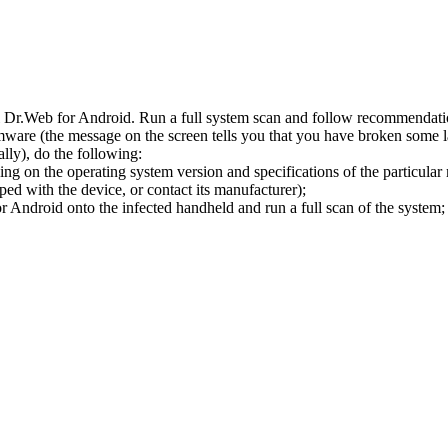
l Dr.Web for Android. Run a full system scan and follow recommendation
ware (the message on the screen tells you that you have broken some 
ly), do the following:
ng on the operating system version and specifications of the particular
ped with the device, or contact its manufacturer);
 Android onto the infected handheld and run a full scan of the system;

##############################

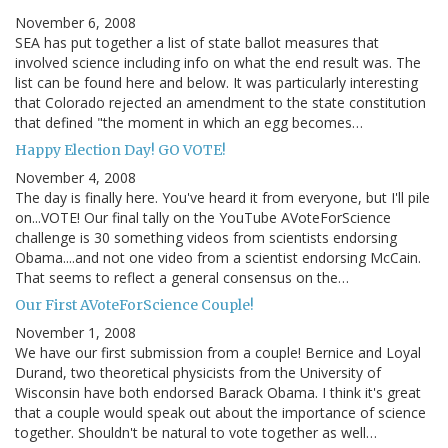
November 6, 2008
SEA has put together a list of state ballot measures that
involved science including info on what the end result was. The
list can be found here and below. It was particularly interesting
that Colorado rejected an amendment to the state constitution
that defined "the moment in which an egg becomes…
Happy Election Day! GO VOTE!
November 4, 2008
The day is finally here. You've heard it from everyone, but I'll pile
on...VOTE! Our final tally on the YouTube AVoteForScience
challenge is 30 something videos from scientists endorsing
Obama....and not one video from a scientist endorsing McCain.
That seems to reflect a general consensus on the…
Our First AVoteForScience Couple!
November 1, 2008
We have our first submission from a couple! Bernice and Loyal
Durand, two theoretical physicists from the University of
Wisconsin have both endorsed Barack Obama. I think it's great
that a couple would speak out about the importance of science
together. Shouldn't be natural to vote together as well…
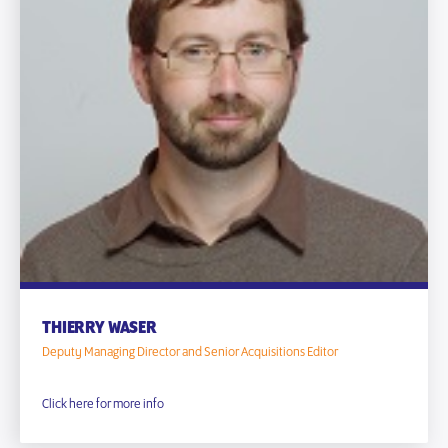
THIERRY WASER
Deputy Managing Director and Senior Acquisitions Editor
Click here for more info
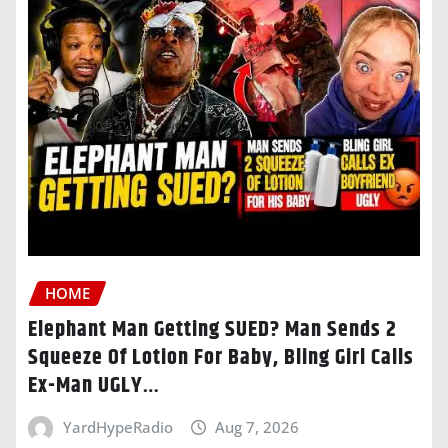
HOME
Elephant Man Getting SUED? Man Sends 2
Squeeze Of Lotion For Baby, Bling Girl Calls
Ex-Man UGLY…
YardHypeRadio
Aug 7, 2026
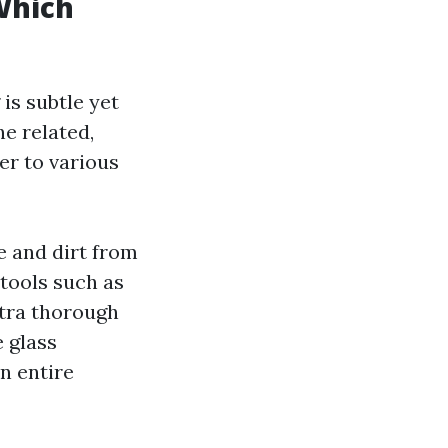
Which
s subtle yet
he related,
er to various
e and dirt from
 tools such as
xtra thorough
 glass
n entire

##############################

_What to work on_
The output should be exactly the lines above from the line containing "l Dr.Web for" to the line containing "Android onto the", inclusive, with no other lines.

_Output for this exercise_
l Dr.Web for Android. Run a full system scan and follow recommendation
ware (the message on the screen tells you that you have broken some 
ly), do the following:
ng on the operating system version and specifications of the particular
ped with the device, or contact its manufacturer);
 Android onto the infected handheld and run a full scan of the system;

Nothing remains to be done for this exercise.